Cost is an architecture signal, not only a finance report.
Why it matters
Agents can spend money in loops, retries, long context, duplicate retrievals, and overpowered models. If the system cannot explain spend at the level of a feature and task, optimisation becomes guesswork and budgets turn into after-the-fact surprises.
Build this
- Usage accounting for input tokens, output tokens, cache tokens, tool calls, and retries.
- Budgets by environment, tenant, user, feature, workflow, and background job.
- Model routing rules that reserve expensive models for tasks that justify them.
- Kill switches, soft limits, degradation paths, and alerts before spend becomes an incident.
Watch for
- Only tracking total provider invoice cost.
- Long agent loops with no max step count or budget ceiling.
- Background jobs using frontier models because the default client does.

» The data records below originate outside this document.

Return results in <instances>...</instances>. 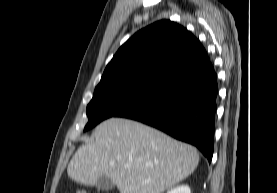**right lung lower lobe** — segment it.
<instances>
[{
    "mask_svg": "<svg viewBox=\"0 0 277 193\" xmlns=\"http://www.w3.org/2000/svg\"><path fill=\"white\" fill-rule=\"evenodd\" d=\"M217 75L210 62L179 76L116 117L133 119L213 156Z\"/></svg>",
    "mask_w": 277,
    "mask_h": 193,
    "instance_id": "98d812e1",
    "label": "right lung lower lobe"
}]
</instances>
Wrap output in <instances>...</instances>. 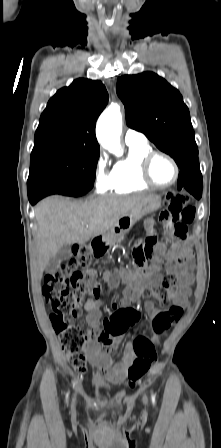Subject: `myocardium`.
Wrapping results in <instances>:
<instances>
[{
    "label": "myocardium",
    "instance_id": "1",
    "mask_svg": "<svg viewBox=\"0 0 221 448\" xmlns=\"http://www.w3.org/2000/svg\"><path fill=\"white\" fill-rule=\"evenodd\" d=\"M159 156H163L166 159H168L175 169V177L168 184H160L152 176L151 169H152L153 161ZM180 172H181L180 166H179L178 162L174 159V157H172L170 154L163 152V151H151L141 161L142 180L146 184H148L152 187L158 188V189H165V188H169V187L175 185L180 177Z\"/></svg>",
    "mask_w": 221,
    "mask_h": 448
}]
</instances>
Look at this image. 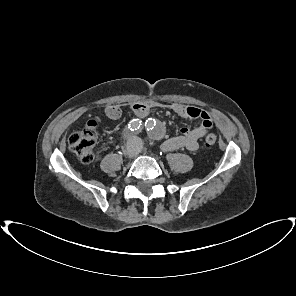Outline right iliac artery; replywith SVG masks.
I'll use <instances>...</instances> for the list:
<instances>
[{"instance_id": "82829eb1", "label": "right iliac artery", "mask_w": 296, "mask_h": 296, "mask_svg": "<svg viewBox=\"0 0 296 296\" xmlns=\"http://www.w3.org/2000/svg\"><path fill=\"white\" fill-rule=\"evenodd\" d=\"M141 125L142 124H141V121H139V119H133L128 124V130H130V131H138L139 128L141 127ZM128 130L127 129L124 130V136L128 132Z\"/></svg>"}]
</instances>
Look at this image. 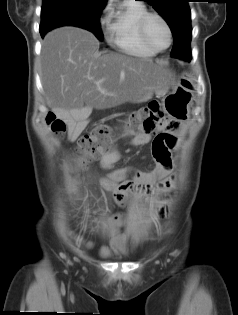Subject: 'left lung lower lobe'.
<instances>
[{
	"instance_id": "1",
	"label": "left lung lower lobe",
	"mask_w": 238,
	"mask_h": 315,
	"mask_svg": "<svg viewBox=\"0 0 238 315\" xmlns=\"http://www.w3.org/2000/svg\"><path fill=\"white\" fill-rule=\"evenodd\" d=\"M174 45L171 51V56L190 60L191 59V51H190V40H188L183 35H173Z\"/></svg>"
}]
</instances>
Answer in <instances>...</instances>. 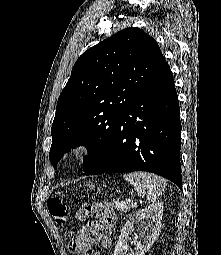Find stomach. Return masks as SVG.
<instances>
[{
  "mask_svg": "<svg viewBox=\"0 0 221 255\" xmlns=\"http://www.w3.org/2000/svg\"><path fill=\"white\" fill-rule=\"evenodd\" d=\"M89 187L92 189L94 188L95 186L93 184H89Z\"/></svg>",
  "mask_w": 221,
  "mask_h": 255,
  "instance_id": "0dacf381",
  "label": "stomach"
}]
</instances>
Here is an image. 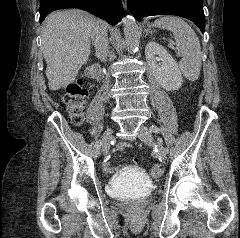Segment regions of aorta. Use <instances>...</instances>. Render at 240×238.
Here are the masks:
<instances>
[{
  "label": "aorta",
  "instance_id": "1",
  "mask_svg": "<svg viewBox=\"0 0 240 238\" xmlns=\"http://www.w3.org/2000/svg\"><path fill=\"white\" fill-rule=\"evenodd\" d=\"M122 22L127 50L130 53L136 52L140 44V32L136 20L132 16H127Z\"/></svg>",
  "mask_w": 240,
  "mask_h": 238
}]
</instances>
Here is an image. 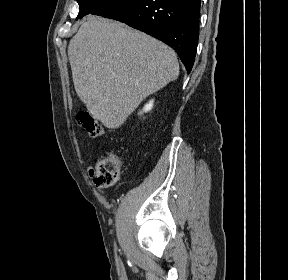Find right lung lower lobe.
Returning <instances> with one entry per match:
<instances>
[{"label": "right lung lower lobe", "instance_id": "98d812e1", "mask_svg": "<svg viewBox=\"0 0 288 280\" xmlns=\"http://www.w3.org/2000/svg\"><path fill=\"white\" fill-rule=\"evenodd\" d=\"M200 0H110L91 14L126 23L163 41L188 73L195 61Z\"/></svg>", "mask_w": 288, "mask_h": 280}]
</instances>
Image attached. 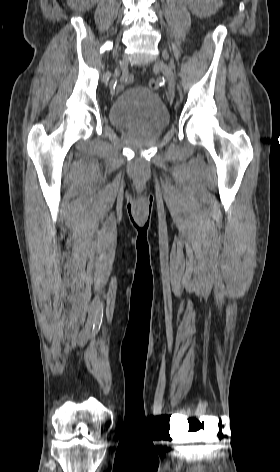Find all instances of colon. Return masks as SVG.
Masks as SVG:
<instances>
[{
    "mask_svg": "<svg viewBox=\"0 0 280 472\" xmlns=\"http://www.w3.org/2000/svg\"><path fill=\"white\" fill-rule=\"evenodd\" d=\"M148 86L151 88V89H157L159 87V83L156 79L154 78H151L149 79L148 81Z\"/></svg>",
    "mask_w": 280,
    "mask_h": 472,
    "instance_id": "1",
    "label": "colon"
}]
</instances>
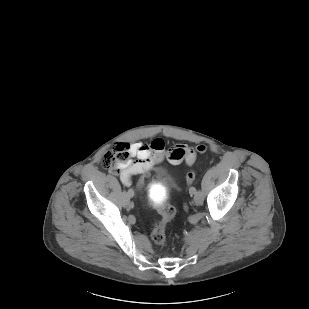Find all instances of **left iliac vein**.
I'll use <instances>...</instances> for the list:
<instances>
[{"instance_id": "4c4485c4", "label": "left iliac vein", "mask_w": 309, "mask_h": 309, "mask_svg": "<svg viewBox=\"0 0 309 309\" xmlns=\"http://www.w3.org/2000/svg\"><path fill=\"white\" fill-rule=\"evenodd\" d=\"M204 200L203 194L201 191H196V193L194 194V198L193 201L196 205H200L202 204Z\"/></svg>"}]
</instances>
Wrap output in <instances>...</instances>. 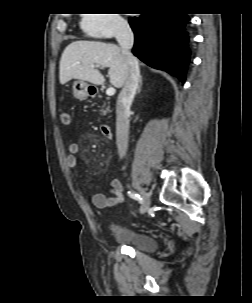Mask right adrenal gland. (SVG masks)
Masks as SVG:
<instances>
[{"instance_id":"right-adrenal-gland-1","label":"right adrenal gland","mask_w":252,"mask_h":303,"mask_svg":"<svg viewBox=\"0 0 252 303\" xmlns=\"http://www.w3.org/2000/svg\"><path fill=\"white\" fill-rule=\"evenodd\" d=\"M141 86H142V76H140V79H139V86L137 88V93H140L141 91Z\"/></svg>"}]
</instances>
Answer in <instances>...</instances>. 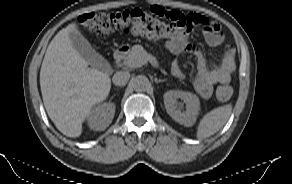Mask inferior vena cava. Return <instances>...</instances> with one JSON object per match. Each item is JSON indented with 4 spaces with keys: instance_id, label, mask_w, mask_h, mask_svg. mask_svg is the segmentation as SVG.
Returning <instances> with one entry per match:
<instances>
[{
    "instance_id": "inferior-vena-cava-1",
    "label": "inferior vena cava",
    "mask_w": 292,
    "mask_h": 184,
    "mask_svg": "<svg viewBox=\"0 0 292 184\" xmlns=\"http://www.w3.org/2000/svg\"><path fill=\"white\" fill-rule=\"evenodd\" d=\"M130 79L128 71H118L114 74L112 81L116 86H125Z\"/></svg>"
}]
</instances>
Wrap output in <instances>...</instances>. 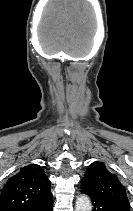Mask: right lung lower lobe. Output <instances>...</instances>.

- Caching decisions made without measuring freshness or cache hit quality.
Proof it works
- A trace can show the cost of a single task and the reason for each expensive call.
- Budget limits are tested for both foreground and background work.
- Cost dashboards can rank spend by feature, tenant, and model.
Implementation checklist
Attach cost metadata to every model request at the serving layer.
Set per-task token and step budgets, then make overruns explicit states.
Measure quality before and after routing a task to a cheaper model.
Review high-spend traces regularly, not only when invoices arrive.